| 要旨トップ | 目次 | 日本生態学会第61回全国大会 (2014年3月、広島) 講演要旨
ESJ61 Abstract


一般講演(ポスター発表) PA1-160 (Poster presentation)

種数-面積関係と密度-面積関係を同時に扱う階層群集モデル

*山浦悠一(北大・農), JA Royle(USGS), EF Connor(San Francisco State Univ), 伊東捷夫(伊東応用植物研), 佐藤清(伊東応用植物研), 滝久智(森林総研・昆虫), 三島啓雄(北大・サステナ学)

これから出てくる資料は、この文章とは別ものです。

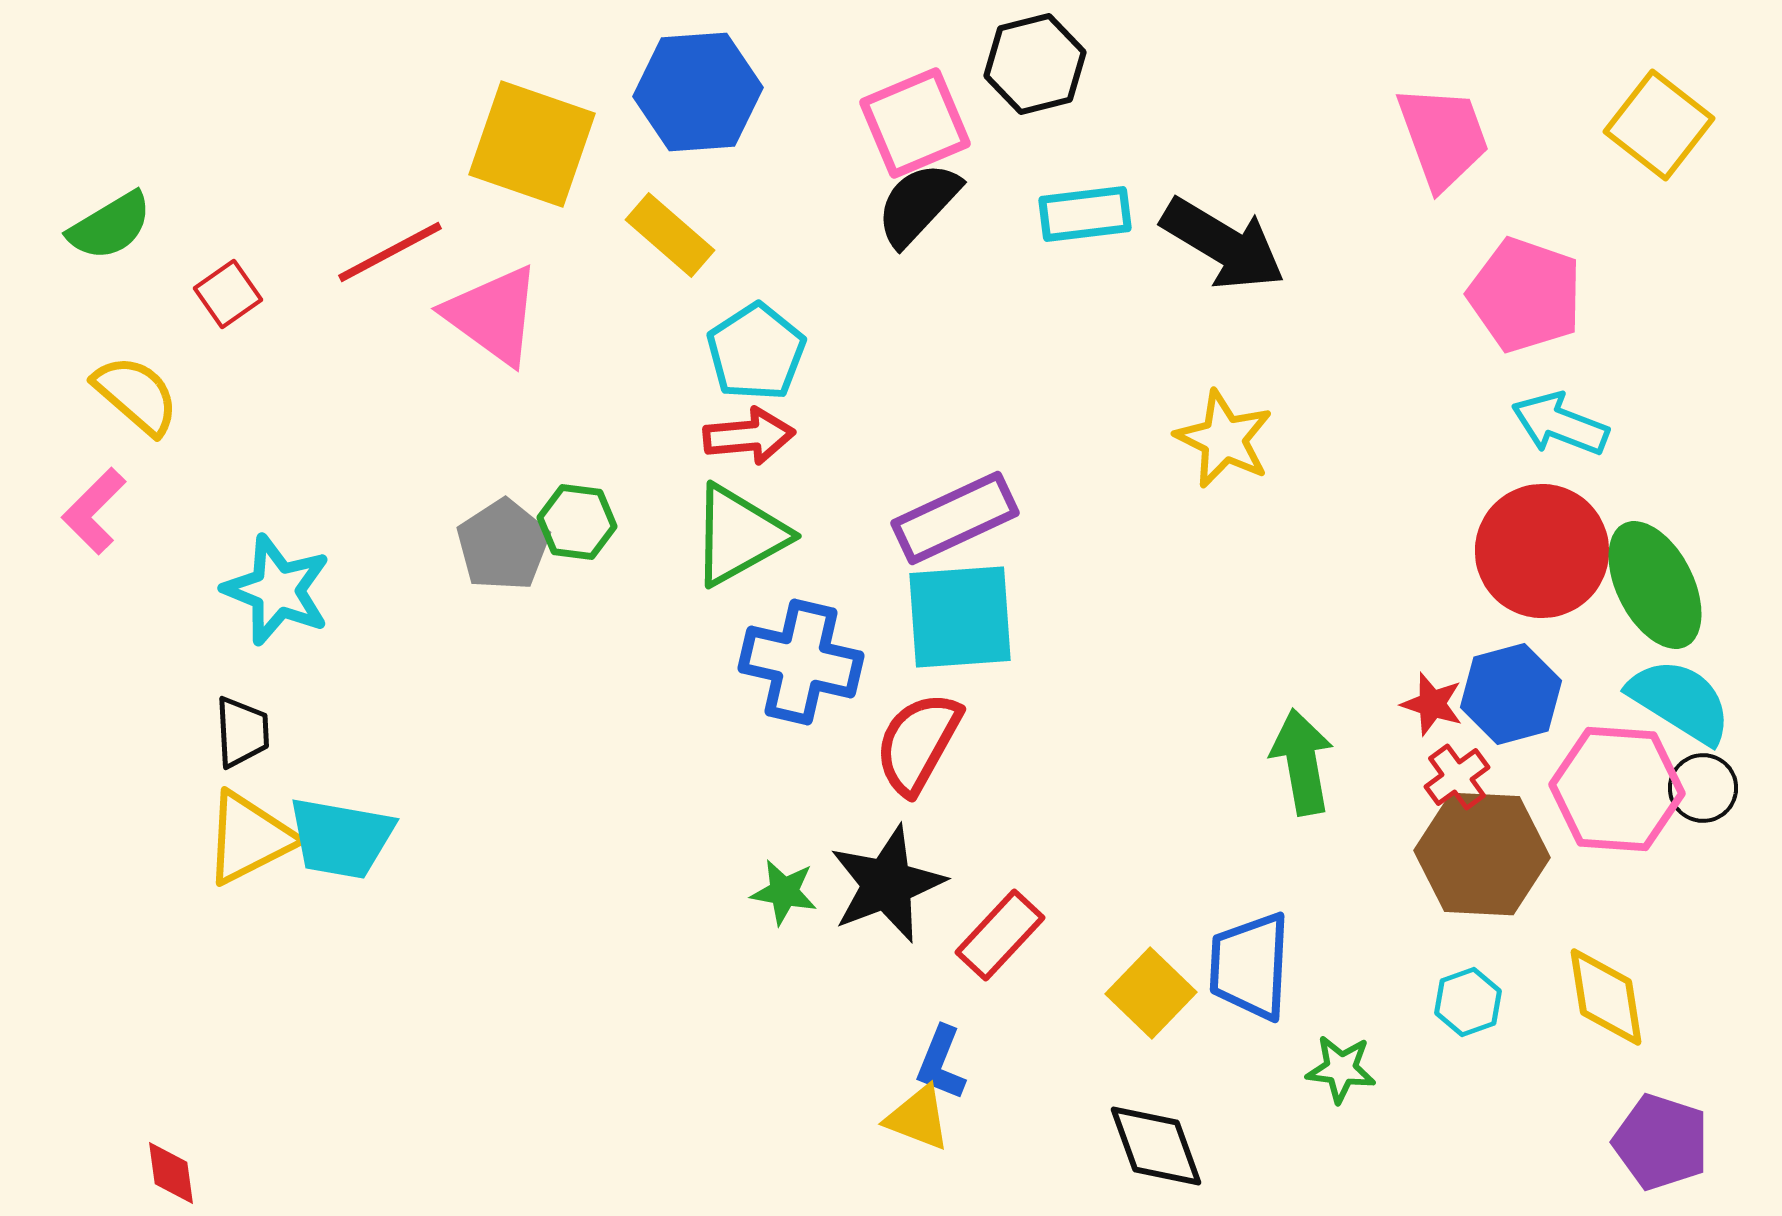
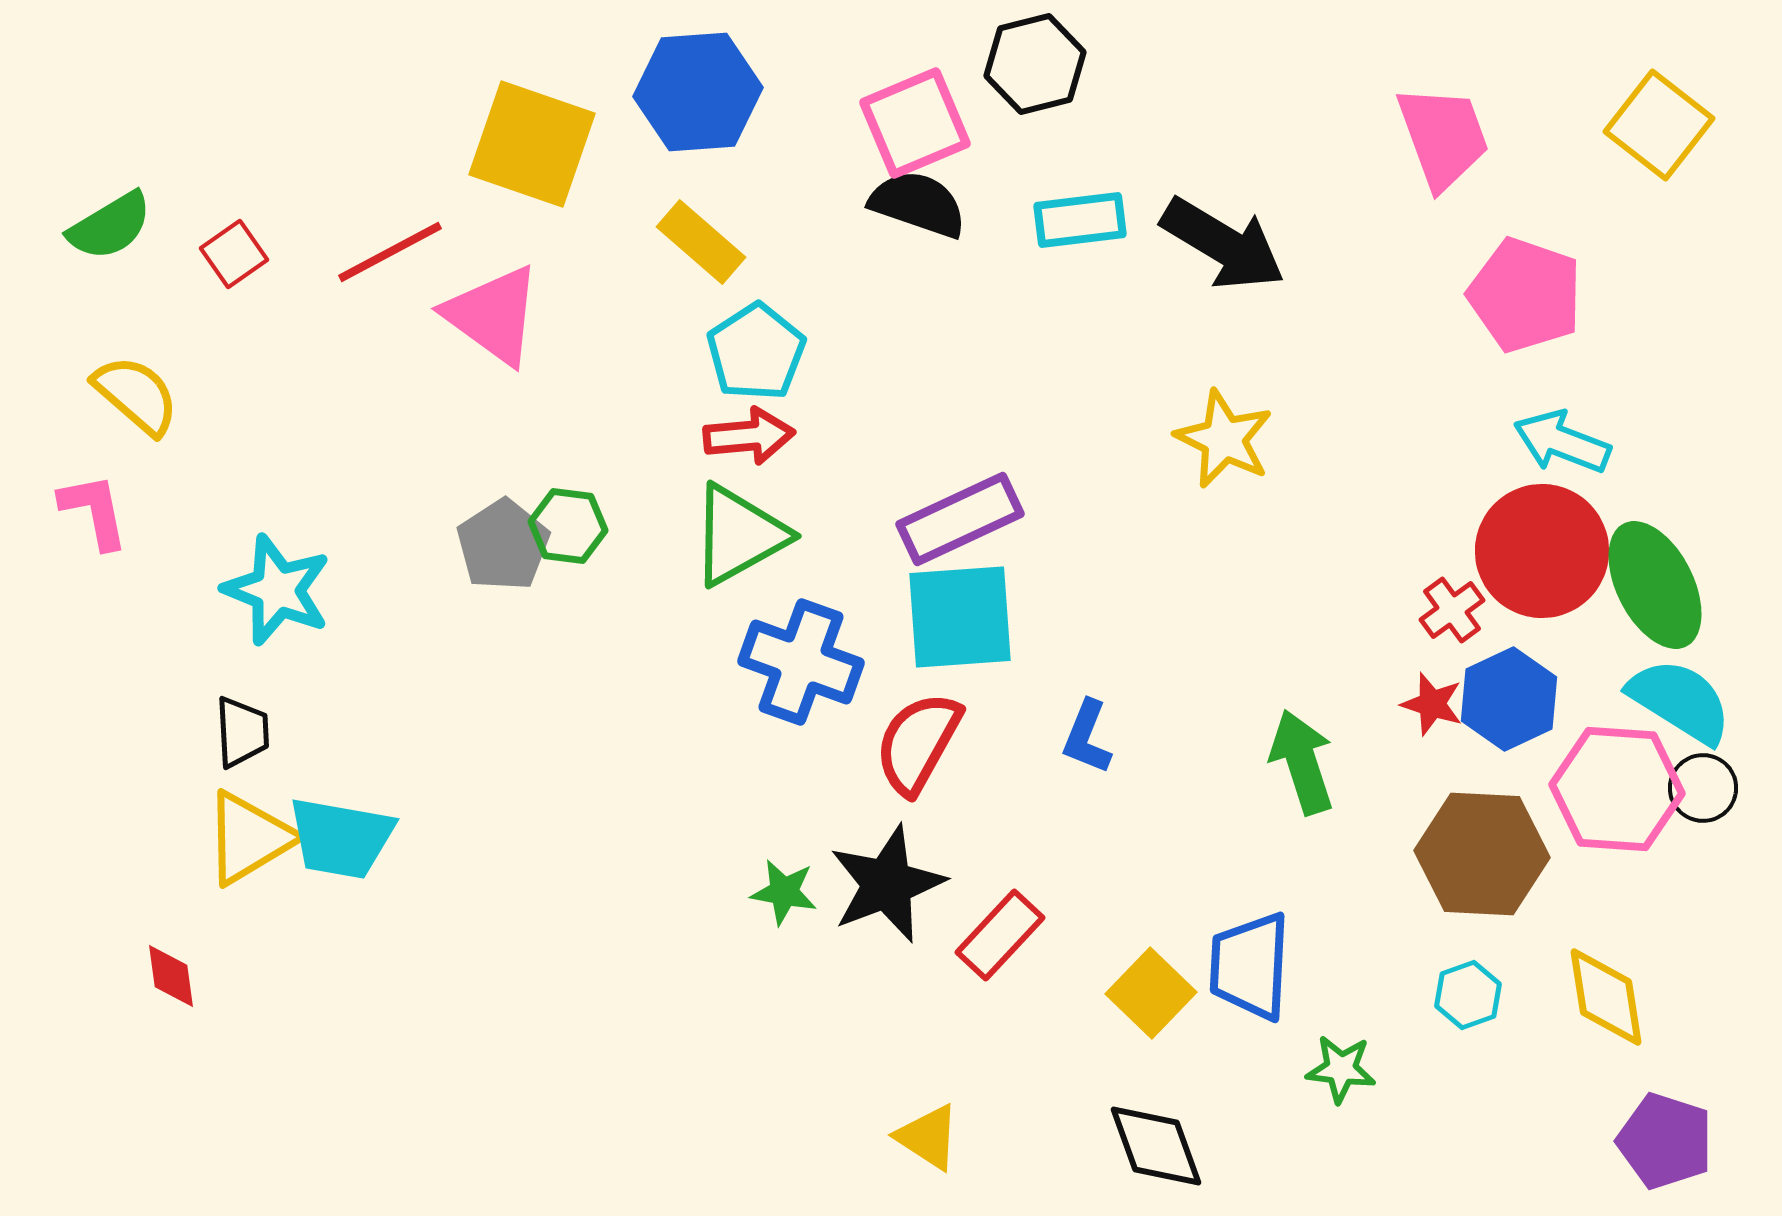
black semicircle at (918, 204): rotated 66 degrees clockwise
cyan rectangle at (1085, 214): moved 5 px left, 6 px down
yellow rectangle at (670, 235): moved 31 px right, 7 px down
red square at (228, 294): moved 6 px right, 40 px up
cyan arrow at (1560, 424): moved 2 px right, 18 px down
pink L-shape at (94, 511): rotated 124 degrees clockwise
purple rectangle at (955, 518): moved 5 px right, 1 px down
green hexagon at (577, 522): moved 9 px left, 4 px down
blue cross at (801, 662): rotated 7 degrees clockwise
blue hexagon at (1511, 694): moved 2 px left, 5 px down; rotated 10 degrees counterclockwise
green arrow at (1302, 762): rotated 8 degrees counterclockwise
red cross at (1457, 777): moved 5 px left, 167 px up
yellow triangle at (249, 838): rotated 4 degrees counterclockwise
cyan hexagon at (1468, 1002): moved 7 px up
blue L-shape at (941, 1063): moved 146 px right, 326 px up
yellow triangle at (918, 1118): moved 10 px right, 19 px down; rotated 12 degrees clockwise
purple pentagon at (1661, 1142): moved 4 px right, 1 px up
red diamond at (171, 1173): moved 197 px up
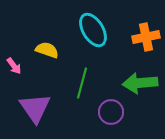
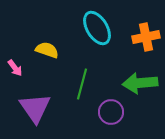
cyan ellipse: moved 4 px right, 2 px up
pink arrow: moved 1 px right, 2 px down
green line: moved 1 px down
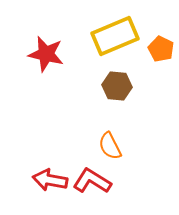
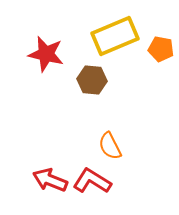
orange pentagon: rotated 15 degrees counterclockwise
brown hexagon: moved 25 px left, 6 px up
red arrow: rotated 12 degrees clockwise
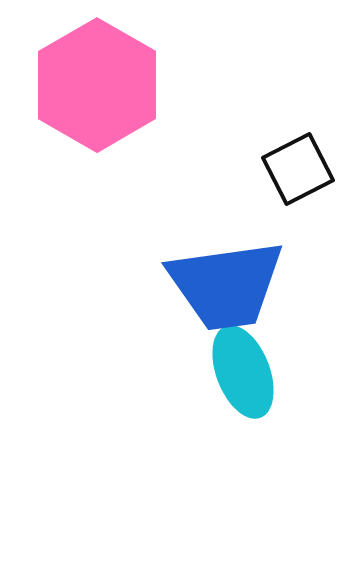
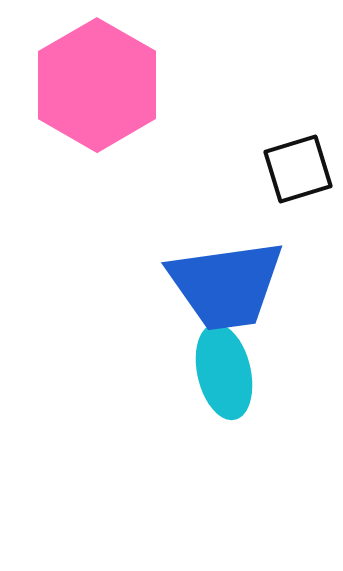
black square: rotated 10 degrees clockwise
cyan ellipse: moved 19 px left; rotated 8 degrees clockwise
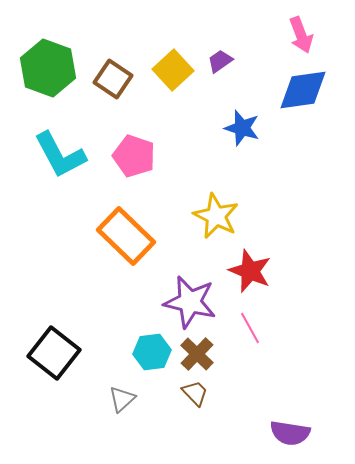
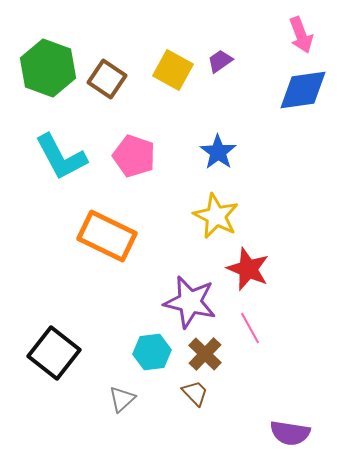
yellow square: rotated 18 degrees counterclockwise
brown square: moved 6 px left
blue star: moved 24 px left, 24 px down; rotated 18 degrees clockwise
cyan L-shape: moved 1 px right, 2 px down
orange rectangle: moved 19 px left; rotated 18 degrees counterclockwise
red star: moved 2 px left, 2 px up
brown cross: moved 8 px right
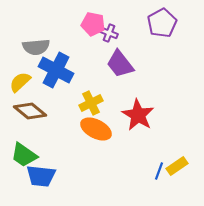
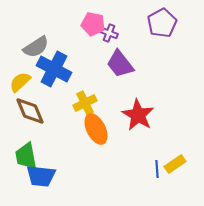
gray semicircle: rotated 28 degrees counterclockwise
blue cross: moved 2 px left, 1 px up
yellow cross: moved 6 px left
brown diamond: rotated 28 degrees clockwise
orange ellipse: rotated 36 degrees clockwise
green trapezoid: moved 2 px right, 1 px down; rotated 44 degrees clockwise
yellow rectangle: moved 2 px left, 2 px up
blue line: moved 2 px left, 2 px up; rotated 24 degrees counterclockwise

種数-面積の関係(SAR)は、生態学で最も重要なパターンの一つである。これまでのSARを扱うモデルは、群集構成種の密度は面積に対して独立であると仮定してきた。しかし、分断化景観では、個体群密度は面積に依存しうる。そこで本研究では、密度-面積(DAR)とSARの関係を、シミュレーション実験と野外調査によって検討した。野外では、面積が異なる若齢人工林パッチ(1.3-10 ha)でハナバチ、鳥類、植物を調査した。このデータに、密度の面積依存性と不完全な発見率、そして調査面積の不完全性(パッチすべてを調査しないこと)を許容した階層群集モデルを適用した。鳥類は遷移初期種のみを扱った。

シミュレーション実験の結果、DARはSARの形状に影響した。小面積選好性はSARを浅くし、極端なケースでは、SARを一山形にした。

野外データの解析の結果、面積選好性を示す鳥種はおらず、鳥類群集の密度はパッチ面積とは関係がないことが示された。植物の遷移初期種と外来種は面積選好性を示さなかったが、成熟林種はグループとしてわずかに小面積選好性を示した。これは、成熟林種のSARはDARによって浅くなっていることを示唆する。植物の成熟林種以外では、SARは面積選好性とは独立である(サンプリング仮説)と推定された。植物群集の解析から、パッチに生息する種の半数しか調査で発見していないと推測された。

個体群密度はパッチ面積を含む多様な要因に影響を受け、パッチ内に生息する全個体を数え上げるのは難しい。今回開発した階層群集モデルは、分断化景観で群集構成種の群集パターンに対する貢献の理解と予測に役立つだろう。